We then turned to our predictions regarding differentiating anger from positive emotions using cardiac variables, specifically, VC and HR reactivity. We predicted that anger would yield larger cardiac responses than would positive emotions; hence, we expected that VC and HR changes would be higher in the rejection/different-race conditions than in the acceptance/same-race conditions. An ANOVA revealed significant differences in VC (averaged across the task) between conditions in the direction hypothesized, F(1, 54) = 4.34, p < .04. Participants rejected by different-race partners exhibited greater VC (M = 17.15, SD = 10.3) than did those who received positive feedback from same-race partners (M = 11.5, SD = 10.0). The same analysis performed on HR changes revealed significant differences between conditions in the predicted direction as well, F(1, 55) = 8.31, p < .006. Again, the discrimination condition resulted in greater increases in HR (M = 11.73, SD = 8.8) than did social acceptance by a same-race partner (M = 5.69, SD = 6.8).

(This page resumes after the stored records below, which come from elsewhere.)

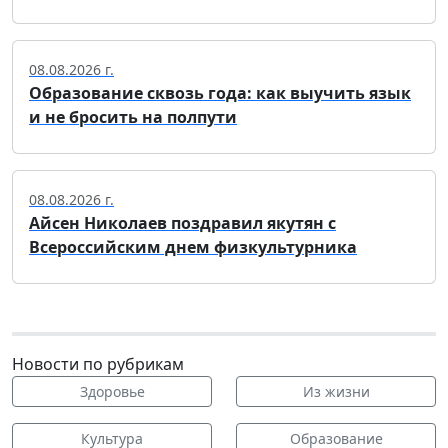
08.08.2026 г.
Образование сквозь года: как выучить язык
и не бросить на полпути
08.08.2026 г.
Айсен Николаев поздравил якутян с
Всероссийским днем физкультурника
Новости по рубрикам
Здоровье
Из жизни
Культура
Образование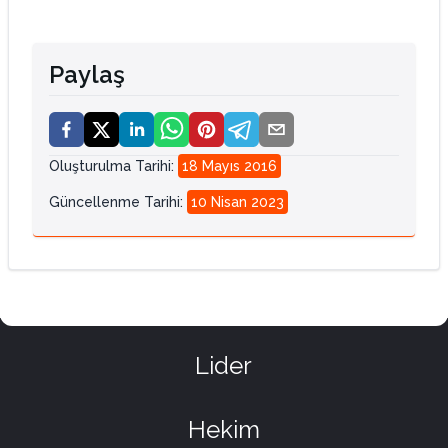
Paylaş
Oluşturulma Tarihi
:
18 Mayıs 2016
Güncellenme Tarihi
:
10 Nisan 2023
Lider
Hekim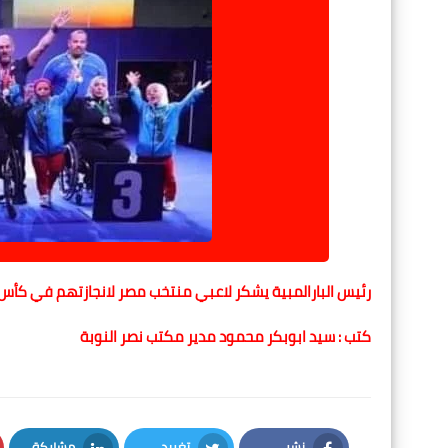
رئيس البارالمبية يشكر لاعبي منتخب مصر لانجازتهم في كأس ال
كتب : سيد ابوبكر محمود مدير مكتب نصر النوب
ة
نشر
تغريد
مشاركة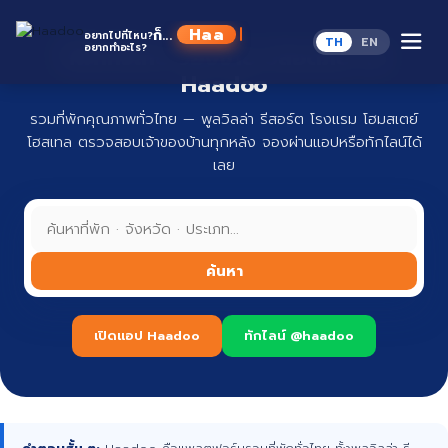
Skip
to
Haado
ก็...
อยากไปที่ไหน?
TH
EN
content
อยากทำอะไร?
ที่พักทั่วไทย จองง่าย ปลอดภัย กับ
Haadoo
รวมที่พักคุณภาพทั่วไทย — พูลวิลล่า รีสอร์ต โรงแรม โฮมสเตย์
โฮสเทล ตรวจสอบเจ้าของบ้านทุกหลัง จองผ่านแอปหรือทักไลน์ได้
เลย
ค้นหา
เปิดแอป Haadoo
ทักไลน์ @haadoo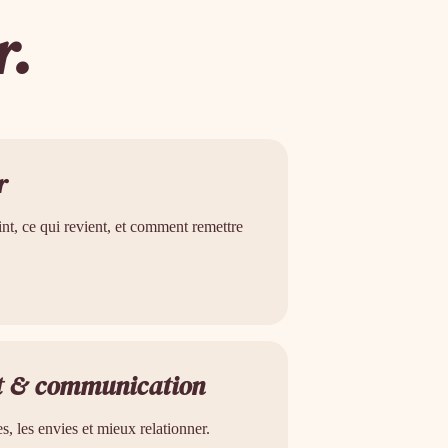
r.
r
nt, ce qui revient, et comment remettre
t & communication
es, les envies et mieux relationner.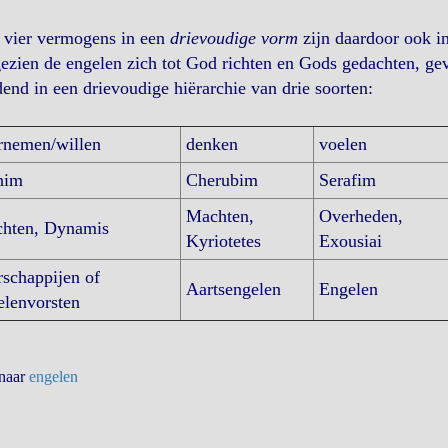
 vier vermogens in een
drievoudige vorm
zijn daardoor ook i
zien de engelen zich tot God richten en Gods gedachten, gevo
end in een drievoudige hiërarchie van drie soorten:
rnemen/willen
denken
voelen
nim
Cherubim
Serafim
Machten,
Overheden,
chten, Dynamis
Kyriotetes
Exousiai
schappijen of
Aartsengelen
Engelen
lenvorsten
 naar
engelen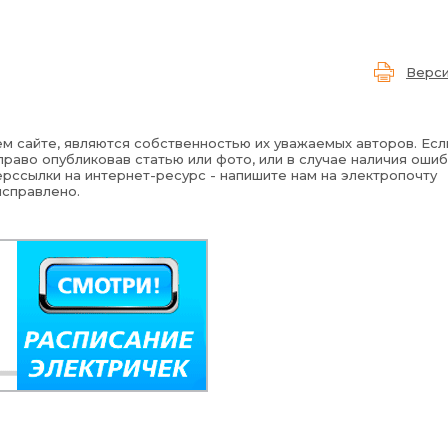
Верси
м сайте, являются собственностью их уважаемых авторов. Есл
раво опубликовав статью или фото, или в случае наличия ошиб
рссылки на интернет-ресурс - напишите нам на электропочту
исправлено.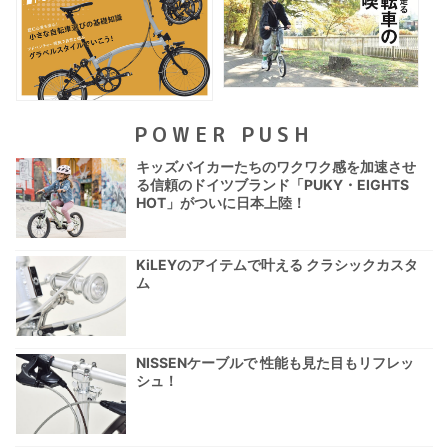
POWER PUSH
キッズバイカーたちのワクワク感を加速させ
る信頼のドイツブランド「PUKY・EIGHTS
HOT」がついに日本上陸！
KiLEYのアイテムで叶える クラシックカスタ
ム
NISSENケーブルで 性能も見た目もリフレッ
シュ！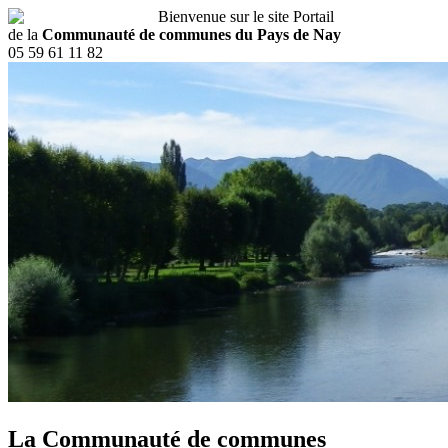
Bienvenue sur le site Portail
de la
Communauté de communes du Pays de Nay
05 59 61 11 82
La Communauté de communes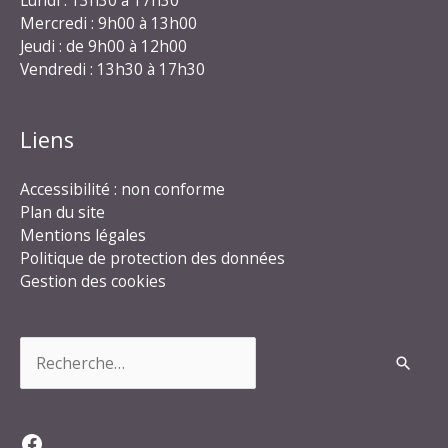
Lundi : 13h30 à 17h30
Mercredi : 9h00 à 13h00
Jeudi : de 9h00 à 12h00
Vendredi : 13h30 à 17h30
Liens
Accessibilité : non conforme
Plan du site
Mentions légales
Politique de protection des données
Gestion des cookies
Rechercher :
Facebook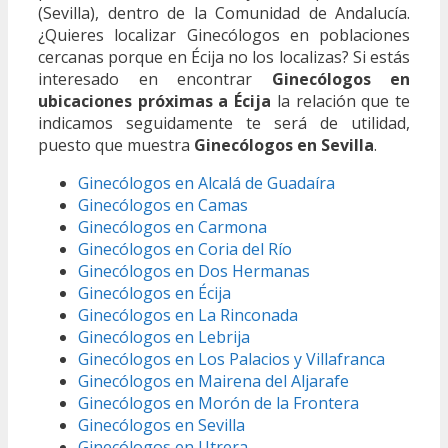
(Sevilla), dentro de la Comunidad de Andalucía.
¿Quieres localizar Ginecólogos en poblaciones
cercanas porque en Écija no los localizas? Si estás
interesado en encontrar
Ginecólogos en
ubicaciones próximas a Écija
la relación que te
indicamos seguidamente te será de utilidad,
puesto que muestra
Ginecólogos en Sevilla
.
Ginecólogos en Alcalá de Guadaíra
Ginecólogos en Camas
Ginecólogos en Carmona
Ginecólogos en Coria del Río
Ginecólogos en Dos Hermanas
Ginecólogos en Écija
Ginecólogos en La Rinconada
Ginecólogos en Lebrija
Ginecólogos en Los Palacios y Villafranca
Ginecólogos en Mairena del Aljarafe
Ginecólogos en Morón de la Frontera
Ginecólogos en Sevilla
Ginecólogos en Utrera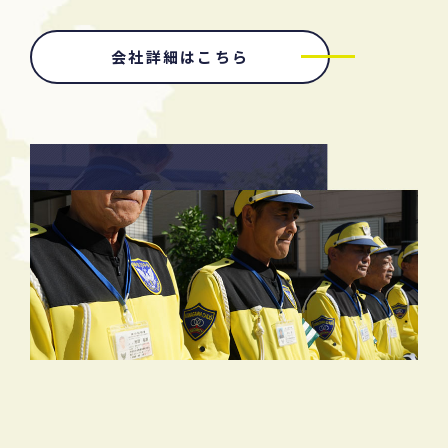
会社詳細はこちら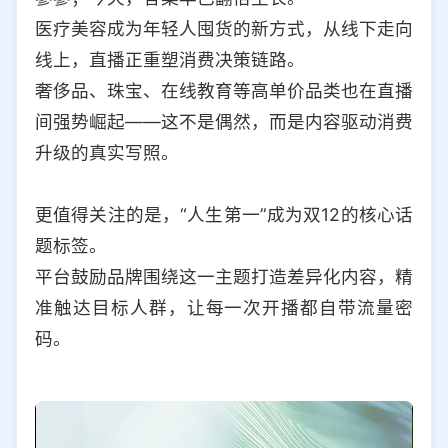
医疗美容成为年轻人囤货的新方式，从线下走向
线上，直播正重塑消费决策链路。
奢侈品、珠宝、在线教育等高单价品类也在直播
间强势崛起——这不是偶然，而是内容驱动消费
升级的真实写照。
更值得关注的是，“人生第一”成为双12的核心话
题标签。
平台鼓励品牌围绕这一主题打造差异化内容，精
准触达目标人群，让每一次开播都自带流量密
码。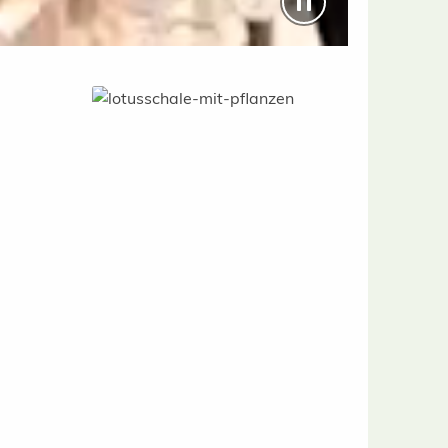
Garten &amp; Deko Artikel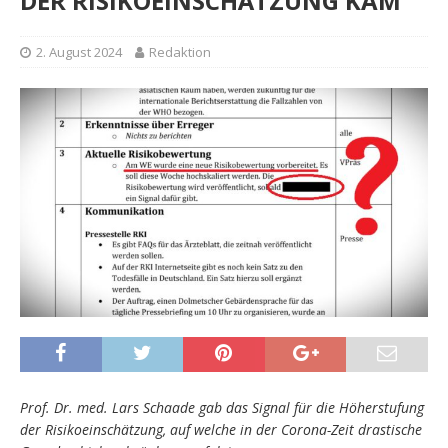
DER RISIKOEINSCHÄTZUNG KAM
2. August 2024
Redaktion
Prof. Dr. med. Lars Schaade gab das Signal für die Höherstufung
der Risikoeinschätzung, auf welche in der Corona-Zeit drastische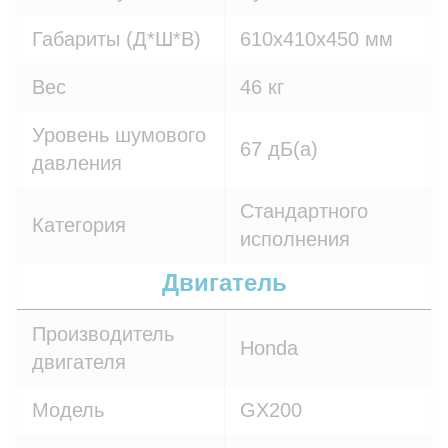
Габариты (Д*Ш*В)
610х410х450 мм
Вес
46 кг
Уровень шумового
67 дБ(а)
давления
Стандартного
Категория
исполнения
Двигатель
Производитель
Honda
двигателя
Модель
GX200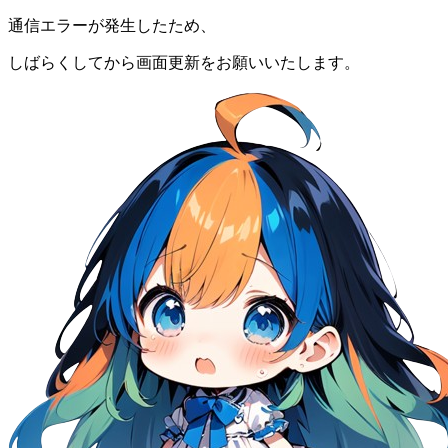
通信エラーが発生したため、
しばらくしてから画面更新をお願いいたします。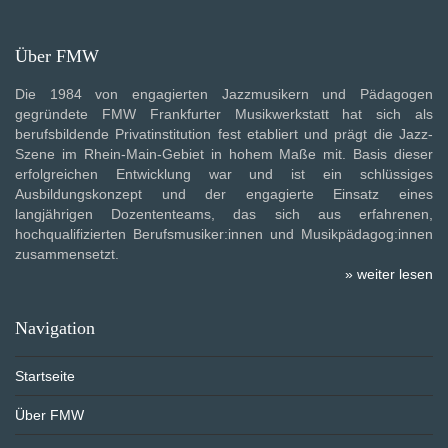
Über FMW
Die 1984 von engagierten Jazzmusikern und Pädagogen
gegründete FMW Frankfurter Musikwerkstatt hat sich als
berufsbildende Privatinstitution fest etabliert und prägt die Jazz-
Szene im Rhein-Main-Gebiet in hohem Maße mit. Basis dieser
erfolgreichen Entwicklung war und ist ein schlüssiges
Ausbildungskonzept und der engagierte Einsatz eines
langjährigen Dozententeams, das sich aus erfahrenen,
hochqualifizierten Berufsmusiker:innen und Musikpädagog:innen
zusammensetzt.
» weiter lesen
Navigation
Startseite
Über FMW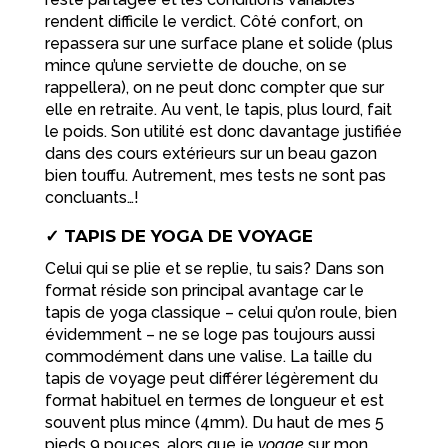
rendent difficile le verdict. Côté confort, on
repassera sur une surface plane et solide (plus
mince qu’une serviette de douche, on se
rappellera), on ne peut donc compter que sur
elle en retraite. Au vent, le tapis, plus lourd, fait
le poids. Son utilité est donc davantage justifiée
dans des cours extérieurs sur un beau gazon
bien touffu. Autrement, mes tests ne sont pas
concluants…!
✓ TAPIS DE YOGA DE VOYAGE
Celui qui se plie et se replie, tu sais? Dans son
format réside son principal avantage car le
tapis de yoga classique – celui qu’on roule, bien
évidemment – ne se loge pas toujours aussi
commodément dans une valise. La taille du
tapis de voyage peut différer légèrement du
format habituel en termes de longueur et est
souvent plus mince (4mm). Du haut de mes 5
pieds 9 pouces, alors que je
yogge
sur mon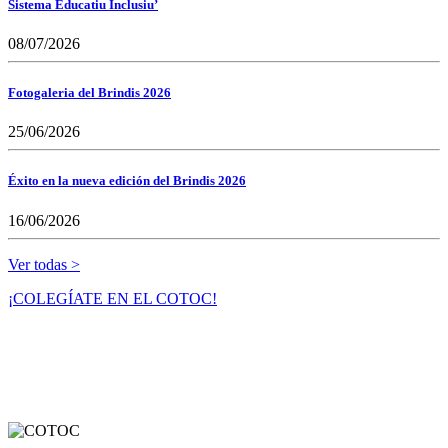
Sistema Educatiu Inclusiu’
08/07/2026
Fotogaleria del Brindis 2026
25/06/2026
Éxito en la nueva edición del Brindis 2026
16/06/2026
Ver todas >
¡COLEGÍATE EN EL COTOC!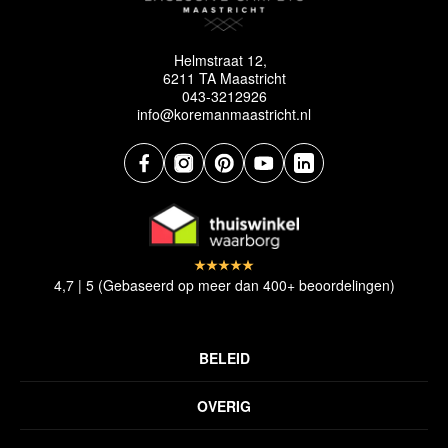
Helmstraat 12,
6211 TA Maastricht
043-3212926
info@koremanmaastricht.nl
4,7 | 5 (Gebaseerd op meer dan 400+ beoordelingen)
BELEID
Privacyverklaring
OVERIG
Disclaimer
Over ons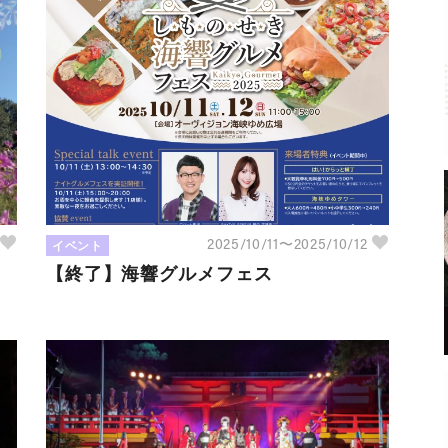
イベント
3
2025/10/11〜2025/10/12
り
【終了】海響グルメフェス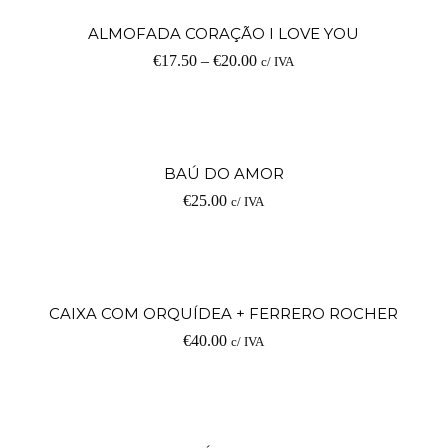
V
ALMOFADA CORAÇÃO I LOVE YOU
€
17.50
–
€
20.00
c/ IVA
op
Ad
BAÚ DO AMOR
€
25.00
c/ IVA
Ad
CAIXA COM ORQUÍDEA + FERRERO ROCHER
€
40.00
c/ IVA
Ad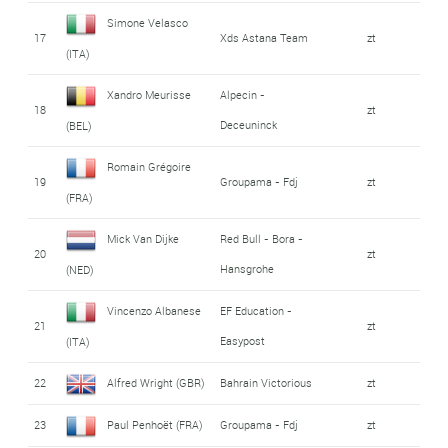
Simone Velasco
17
Xds Astana Team
zt
(ITA)
Xandro Meurisse
Alpecin -
18
zt
Deceuninck
(BEL)
Romain Grégoire
19
Groupama - Fdj
zt
(FRA)
Mick Van Dijke
Red Bull - Bora -
20
zt
Hansgrohe
(NED)
Vincenzo Albanese
EF Education -
21
zt
Easypost
(ITA)
22
Alfred Wright (GBR)
Bahrain Victorious
zt
23
Paul Penhoët (FRA)
Groupama - Fdj
zt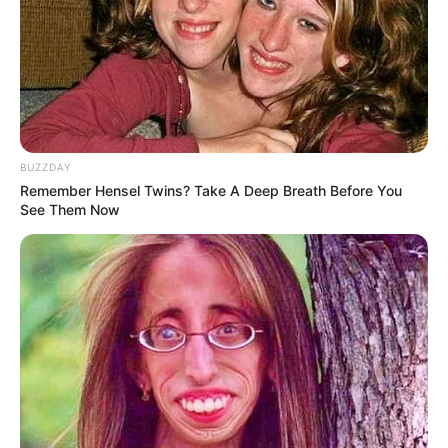
BUZZDAY
Remember Hensel Twins? Take A Deep Breath Before You
See Them Now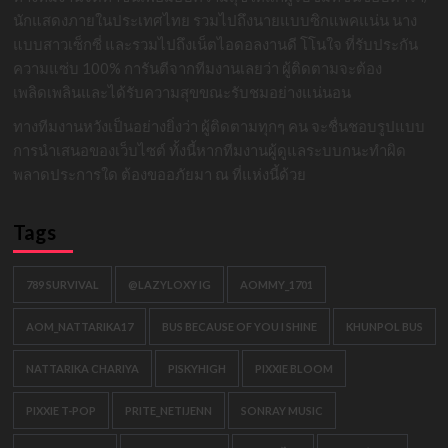
นักแสดงภายในประเทศไทย รวมไปถึงนายแบบซิกแพคแน่น นาง
แบบสาวเซ็กซี่ และรวมไปถึงเน็ตไอดอลงานดี โโนใจ ที่รับประกัน
ความแซ่บ 100% การันตีจากทีมงานเลยว่า ผู้ติดตามจะต้อง
เพลิดเพลินและได้รับความสุขขณะรับชมอย่างแน่นอน
ทางทีมงานหวังเป็นอย่างยิ่งว่า ผู้ติดตามทุกๆ คน จะชื่นชอบรูปแบบ
การนำเสนอของเว็บไซต์ ทั้งนี้หากทีมงานผู้ดูแลระบบกนะทำผิด
พลาดประการใด ต้องขออภัยมา ณ ที่แห่งนี้ด้วย
Tags
789 SURVIVAL
@LAZYLOXY IG
AOMMY_1701
AOM_NATTARIKA17
BUS BECAUSE OF YOU I SHINE
KHUNPOL BUS
NATTARIKA CHARIYA
PISKYHIGH
PIXXIE BLOOM
PIXXIE T-POP
PRITE_NETIJENN
SONRAY MUSIC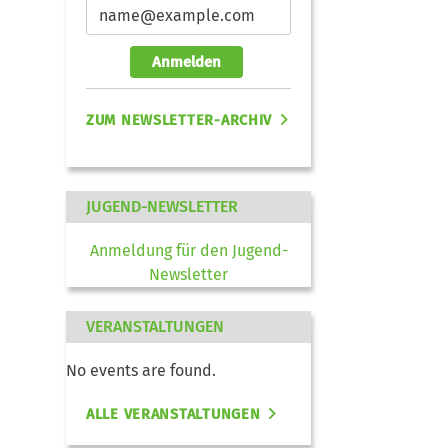
Anmelden
ZUM NEWSLETTER-ARCHIV
JUGEND-NEWSLETTER
Anmeldung für den Jugend-
Newsletter
VERANSTALTUNGEN
No events are found.
ALLE VERANSTALTUNGEN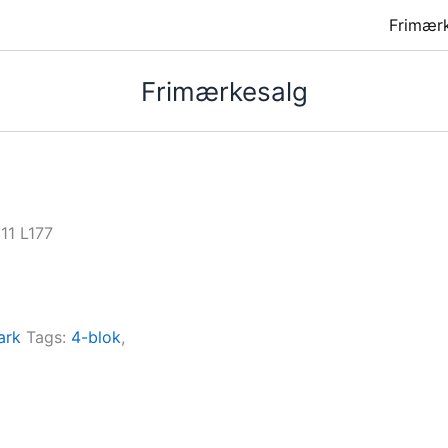
Frimær
Frimærkesalg
11 L177
ark
Tags:
4-blok
,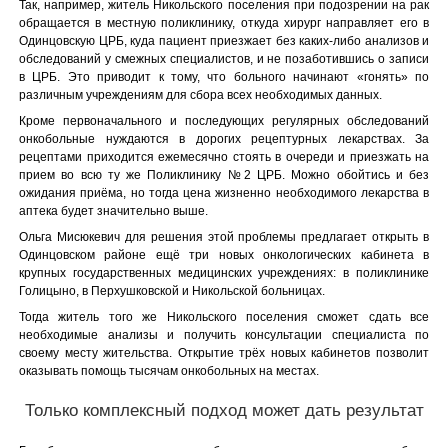
Так, например, житель Никольского поселения при подозрении на рак
обращается в местную поликлинику, откуда хирург направляет его в
Одинцовскую ЦРБ, куда пациент приезжает без каких-либо анализов и
обследований у смежных специалистов, и не позаботившись о записи
в ЦРБ. Это приводит к тому, что больного начинают «гонять» по
различным учреждениям для сбора всех необходимых данных.
Кроме первоначального и последующих регулярных обследований
онкобольные нуждаются в дорогих рецептурных лекарствах. За
рецептами приходится ежемесячно стоять в очереди и приезжать на
прием во всю ту же Поликлинику №2 ЦРБ. Можно обойтись и без
ожидания приёма, но тогда цена жизненно необходимого лекарства в
аптека будет значительно выше.
Ольга Мисюкевич для решения этой проблемы предлагает открыть в
Одинцовском районе ещё три новых онкологических кабинета в
крупных государственных медицинских учреждениях: в поликлинике
Голицыно, в Перхушковской и Никольской больницах.
Тогда житель того же Никольского поселения сможет сдать все
необходимые анализы и получить консультации специалиста по
своему месту жительства. Открытие трёх новых кабинетов позволит
оказывать помощь тысячам онкобольных на местах.
Только комплексный подход может дать результат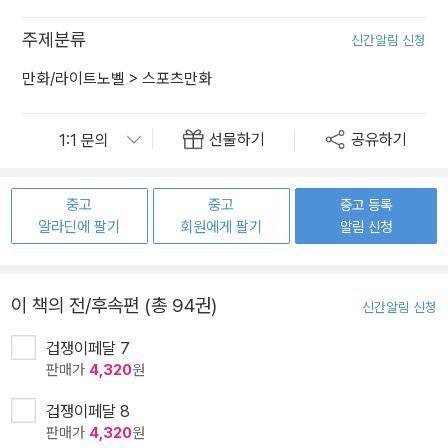
주제분류
신간알림 신청
만화/라이트노벨
>
스포츠만화
선물하기
공유하기
중고
중고
중고 등록
알라딘에 팔기
회원에게 팔기
알림 신청
이 책의 전/후속편 (총 94권)
신간알림 신청
겁쟁이페달 7
판매가
4,320
원
겁쟁이페달 8
판매가
4,320
원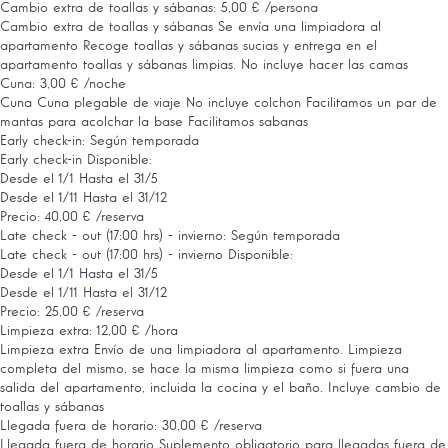
Cambio extra de toallas y sábanas: 5,00 € /persona
Cambio extra de toallas y sábanas
Se envía una limpiadora al
apartamento Recoge toallas y sábanas sucias y entrega en el
apartamento toallas y sábanas limpias. No incluye hacer las camas
Cuna: 3,00 € /noche
Cuna
Cuna plegable de viaje No incluye colchon Facilitamos un par de
mantas para acolchar la base Facilitamos sabanas
Early check-in: Según temporada
Early check-in
Disponible:
Desde el 1/1 Hasta el 31/5
Desde el 1/11 Hasta el 31/12
Precio: 40,00 € /reserva
Late check - out (17:00 hrs) - invierno: Según temporada
Late check - out (17:00 hrs) - invierno
Disponible:
Desde el 1/1 Hasta el 31/5
Desde el 1/11 Hasta el 31/12
Precio: 25,00 € /reserva
Limpieza extra: 12,00 € /hora
Limpieza extra
Envío de una limpiadora al apartamento. Limpieza
completa del mismo, se hace la misma limpieza como si fuera una
salida del apartamento, incluida la cocina y el baño. Incluye cambio de
toallas y sábanas
Llegada fuera de horario: 30,00 € /reserva
Llegada fuera de horario
Suplemento obligatorio para llegadas fuera de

Finally, we examined correlations between cardiac variables (VC and HR) and observed emotions. We predicted that VC responses would be related to greater anger, but only in conditions in which anger was evoked—the rejection/different-race conditions. Consistent with these predictions, VC changes were positively and significantly related to expressed anger (average
r = .53,
p < .01) as were HR changes (average
r = .36,
p < .05). In the same-race and positive feedback conditions, these relationships were not observed (for VC and expressed anger, average
r = −.07,
ns; for HR, average
r = −.23,
ns). Furthermore, we expected that positive emotions would be related to a dampening of CV responses (see
Fredrickson, Mancuso, Branigan, & Tugade, 2000). The results for this effect were weaker but were in the predicted direction. In the same-race and positive feedback condition, less VC was related to greater observer-rated positive emotion (
r = −.31,
p < .052). HR changes were also negatively related to positive emotion following positive feedback, but the relationship was weak (
r = −.19,
ns). These analyses show some support for the idea that VC and HR responses tend to increase as the intensity of anger increases.
Ancillary Analyses
To explore possible mechanisms of the performance effects observed, we examined relationships between CV reactivity and performance. Consistent with the idea that threat responses impair cognitive performance, we observed that the greater the CV threat pattern, the fewer words participants found (for CO,
r = .31,
p < .007; for TPR,
r = −.22,
p < .03). As expected, VC and HR did not predict performance. These relationships lend support to the argument that threat reactivity is part of the profile of physiological responses that may be associated with performance decrements and may operate in stereotype threat situations (
Blascovich, Spencer, Quinn, & Steele, 2001) as well as other threatening or distressing situations.